Quinta-feira, 30 de setembro de 2004

Imagine você ligando para o serviço 190 de um Estado para fazer uma denúncia ou queixa e o sistema da Polícia Militar está fora do ar. “Isso é inconcebível, mas era o que estava acontecendo”, afirma o gerente geral do Centro Integrado de Operações da Secretaria de Defesa Social de Pernambuco, Alexandre Perez.

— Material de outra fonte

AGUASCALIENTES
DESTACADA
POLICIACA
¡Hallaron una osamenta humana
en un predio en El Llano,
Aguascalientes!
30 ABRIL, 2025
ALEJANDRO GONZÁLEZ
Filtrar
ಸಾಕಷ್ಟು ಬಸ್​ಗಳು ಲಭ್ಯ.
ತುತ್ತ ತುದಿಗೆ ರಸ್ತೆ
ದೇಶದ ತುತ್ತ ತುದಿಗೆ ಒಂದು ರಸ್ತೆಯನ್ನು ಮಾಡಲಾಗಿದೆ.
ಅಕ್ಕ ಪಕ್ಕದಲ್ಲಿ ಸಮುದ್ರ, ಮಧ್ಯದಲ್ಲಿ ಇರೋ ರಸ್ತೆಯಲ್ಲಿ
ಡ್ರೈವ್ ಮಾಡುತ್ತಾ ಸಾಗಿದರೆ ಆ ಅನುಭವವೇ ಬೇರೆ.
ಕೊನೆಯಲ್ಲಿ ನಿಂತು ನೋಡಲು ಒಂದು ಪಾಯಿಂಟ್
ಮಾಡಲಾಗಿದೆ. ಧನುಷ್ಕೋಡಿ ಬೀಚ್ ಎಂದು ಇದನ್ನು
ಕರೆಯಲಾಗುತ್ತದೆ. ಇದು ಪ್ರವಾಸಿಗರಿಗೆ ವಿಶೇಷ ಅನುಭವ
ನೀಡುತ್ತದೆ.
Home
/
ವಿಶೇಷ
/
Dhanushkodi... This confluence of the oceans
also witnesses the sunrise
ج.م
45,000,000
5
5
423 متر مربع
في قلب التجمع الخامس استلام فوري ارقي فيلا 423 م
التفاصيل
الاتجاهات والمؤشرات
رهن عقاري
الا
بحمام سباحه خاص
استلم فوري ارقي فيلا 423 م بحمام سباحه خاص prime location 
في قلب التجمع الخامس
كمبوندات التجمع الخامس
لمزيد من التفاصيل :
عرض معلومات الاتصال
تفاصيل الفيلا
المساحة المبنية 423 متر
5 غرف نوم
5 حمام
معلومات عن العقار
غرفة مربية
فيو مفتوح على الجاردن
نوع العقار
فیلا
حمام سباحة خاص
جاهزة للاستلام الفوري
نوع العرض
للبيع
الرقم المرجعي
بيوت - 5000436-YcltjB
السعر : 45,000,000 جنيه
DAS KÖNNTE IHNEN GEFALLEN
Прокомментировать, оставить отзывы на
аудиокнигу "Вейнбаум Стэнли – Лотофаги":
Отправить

Por causa dessas falhas constantes nos mais de 10 servidores Linux e em busca de disponibilidade 24 horas, o governo pernambucano investiu mais de R$ 550 mil na migração do servidor para Windows Server 2003.

Medidas como a implementação do sistema de videomonitoramento na avenida Boa Viagem, a compatibilização de áreas e a migração do servidor favoreceram a redução dos índices de criminalidade. “Foi uma ação conjunta de todo o Estado. O número de homicídios, por exemplo, foi reduzido em 18%, em relação ao mesmo período do ano anterior”.

A Microsoft afirma que após a migração, o serviço 190 da Polícia Militar, que antes deixava o usuário esperando 10 minutos, hoje é instantâneo. Além disso, a solução permitiu a criação do Boletim de Ocorrência Integrado, em que a pessoa pode registrar queixa de um roubo de carro, por exemplo, em qualquer posto da Polícia Militar, Civil ou Rodoviária.

Questionado sobre o fato de ter ido contra a proposta de utilização do Linux do governo federal, Perez declarou: “Todo o mundo está adotando Linux porque é onda. A nossa experiência nestes quase três anos não foi boa”, garante Perez. O gerente geral informa que é muito difícil encontrar mão-de-obra qualificada e que o gasto com treinamento é alto. Além disso, ele diz que as aplicações saiam do ar, que o Linux não oferece escalabilidade e que não suportava as 150 mil transações por minuto. “Não conheço nenhum Centro Integrado de Operações que rode em Linux, isso não existe”, declara.

A solução proposta pela Newsupri, responsável pela implementação, previa a consolidação em uma arquitetura de processamento que tivesse total disponibilidade para o cliente interno (os policiais) e externo (os cidadãos). A migração levou cerca de 30 dias. Hoje, a Secretaria utiliza cerca de 45% da capacidade de 150 mil transações por minuto. De acordo com a Microsoft, a solução anterior tinha limite de 40 mil transações por minuto. No total, estão interligados 1,2 mil micros e 315 computadores nas viaturas. Além disso, 2,2 mil celulares dos funcionários da segurança pública estão cadastrados para receber mensagens de texto.